How do you determine patient’s exposure to a known offending antigen?
Traditionally physicians relied on presence of specific antibodies in patient’s blood serum against identified antigen (serum precipitins). We now know that serum precipitins are neither specific or sensitive for HP. Studies have shown that 30% of healthy farmers have positive serum precipitins to antigens implicated in farmer’s lung without clinical evidence for disease. Similarly, 40% of healthy pigeon breeders have demonstrated positive avian precipitins without evidence of hypersensitivity pneumonitis. Notably negative serum precipitins does not exclude HP.
A detailed environmental exposure history is essential. Acute hypersensitivity pneumonitis is the easiest to recognize by symptoms developing 4 to 8 hours after exposure to a known antigen. Patients will have crackles on examination. Frequently this is confused with a bacterial or viral infection due to similar presenting symptoms and signs. A history of recurring symptoms when exposed to a similar known antigen will help diagnose HP.
Subacute HP and chronic HP can be more challenging due to the insidious presentation plus lack of clear association with the precipitating allergens. Symptoms and signs usually resolve slower after removal from the precipitating allergen and may frequently not completely return to normal. Weight loss is a key feature in subacute and chronic HP.
Diagnostic challenges in hypersensitivity pneumonitis
The lack of definite criteria to diagnose HP has led to frequent under recognition of this condition. A detailed environmental or occupational history along with temporal relationship to symptoms is essential for the diagnosis. Commonly physicians lack to consider an association or over rely on thoracic imaging or serum precipitins.

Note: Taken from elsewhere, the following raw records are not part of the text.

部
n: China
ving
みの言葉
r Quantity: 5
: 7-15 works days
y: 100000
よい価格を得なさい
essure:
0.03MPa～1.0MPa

Chronic hypersensitivity pneumonitis shares similar traits with other fibrotic interstitial lung disease. It is important to not rely solely on presence of serum precipitins but use a combination of criteria listed above to avoid misdiagnosis of HP in cases of idiopathic pulmonary fibrosis (IPF) and other interstitial lung diseases.
Treatment for hypersensitivity pneumonitis
If there is clear evidence of acute hypersensitivity pneumonitis, patients usually respond to complete avoidance or exposure to the precipitating antigen.
Severely symptomatic patients should receive 0.5mg to 1mg of oral prednisolone per kilogramme body weight per day for 2 weeks to a month. This is then followed by a slow taper over 1 to 2 months.
Patients should have serial monitoring of symptoms along with serial PFTs and serial imaging to guide the treatment regimen.
Hypoxemia at rest or on exertion can benefit from oxygen despite little evidence in it reducing overall mortality.
Note bird fancier’s lung tends to have a worse prognosis than farmer’s lung. One reason implicated is there is evidence that bird antigens may persist in the home long after removal of the birds. This has been documented even after professional cleaning is done.
All patients with HP should have close monitoring long term as studies have shown nearly 3 times increased mortality in this patient cohort compared to the general population.
Future therapies for hypersensitivity pneumonitis
Due to the many similarities between chronic HP and fibrotic idiopathic pulmonary fibrosis (IPF), current trials are ongoing to see if antifibrotic medications licensed for use in IPF like pirfenidone will have a role in chronic HP.
Prevention of hypersensitivity pneumonitis in high-risk environments
Public health education is essential in informing workers in high-risk environments of exposure risks. Employers should offer appropriate respiratory protection to their workers. Despite this, in cases of confirmed hypersensitivity pneumonitis, most dust respirators do not offer complete protection.